Non c’è dubbio che mai come in questa fine 2023 inizio 2024, i destini della diaspora dei Sonic Youth stiano virando verso direzioni antitetcihe, viste le recenti pubblicazioni dei due live (“Live in Brooklyn” e “Walls have ears”) e questa nuova prova solista della Gordon, gli straordinari set di quella che fu la più importante band alternativa degli ultimi 30 anni mentre “The collective” ha tutto fuorchè significato celebrativo, essendo un duro monolitico sguardo sul presente/futuro.
La ex “girl in a band” non si sottrae alla rinnovata e mai sopita esposizione artistica, ma lo fa a modo suo, riprendendo quelli che erano i fondamentali del suo DIY pre Sonic, fatti di sperimentalismo fra drum machine e corde vocali, affidandosi in modo ancor più invasivo alla mani del solidale produttore Justin Raisen che forgia attorno all’aurea divina di Kim una abrasiva corazza metallica di chiara e granitica impostazione, dove convivono diverse influenze del presente, in un’architettura tendenzialmente industrial, possente e senza tregua.

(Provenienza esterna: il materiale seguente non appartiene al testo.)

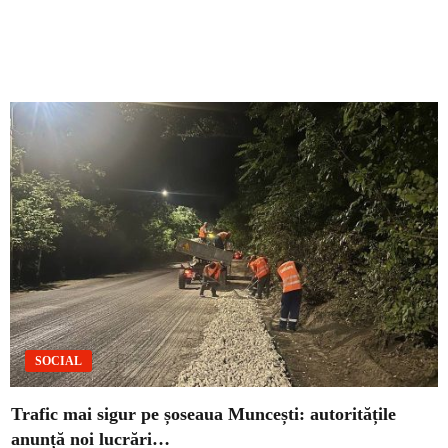
SOCIAL
Trafic mai sigur pe șoseaua Muncești: autoritățile
anunță noi lucrări…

Con “The collective” si esce definitivamente dal paradigma Sonico, riprendendone però le ambizioni e le motivazioni di ricerca della scena underground che si cela dietro l’apparente banalità del mainstream, spostando l’ambientazione dalla no wave e dal substrato art rock newyorkese, al delirio urbano losangelino, nuova dimora della nostra, riproducendone gli abissali strati di vertigine, il rumore di fondo, non più dissonante angst giovanile, ma perenne presenza di drone music come forma mentis, inserendo nei brani trap, il dub pulito da ogni forma groovy, tanto hip pop deviato e quasi urticante, come se i Dalek fossero vicini di casa Gordon.
Lo spoken sempre caldo e così catchy di Kim attraversa tutte le canzoni senza pause e senza cali di tensione, anzi, aumentandone la portata dell’impatto sonoro, ampilando il messaggio di quella che è una vera e propria immersione nella complessità, di un lavoro che nasce come risposta al disordine, che parte dal disordine musicale di cui si compone per sottolineare che la risposta salvifica è sempre dentro le cose, dentro il farsi di una musica come forma d’arte, che si bagna col presente destabilizzante ponendo le sue fondamenta sull’aspetto umano, una nuova guida sonica al nuovo rumore.
E’ un segnale di presenza di un artista mai doma che si connette al presente più ostico e si rivolge al futuro in coerenza col passato e a suo agio con quello che le gira attorno; certo, l’album non dà tregua e a volte si vorrebbe che la leader prendesse in mano un basso e si mettesse a suonare qualcosa che fosse un vero strumento, a volte sembra che l’aspetto produttivo prevalga più del contenuto, che la sostanza subisca la forma e non viceversa, tanto che dopo l’ascolto completo rimane una sensazione di sfinimento. Forse il modo giusto di porsi, se mai ce ne fosse uno, è quello di dosare questa bordata corrosiva una manciata di brani alla volta, magari scoprendono i dettagli canzone per canzone, il che ci permetterebbe di avvicinarci più compiutamente alla nuova dimensione della Gordon, senza rimanere ingannati dall’asprezza della proposta, dal suo innato senso di diva respingente, dalla femminiltà così forte ma anche allo stesso tempo temuta, mentre in fondo siamo di fronte all’eterna ragazzina dal profondo senso percettivo, capace di rispondere pienamente agli istinti animali anche dopo i 70: quando l’attitudine è tutto!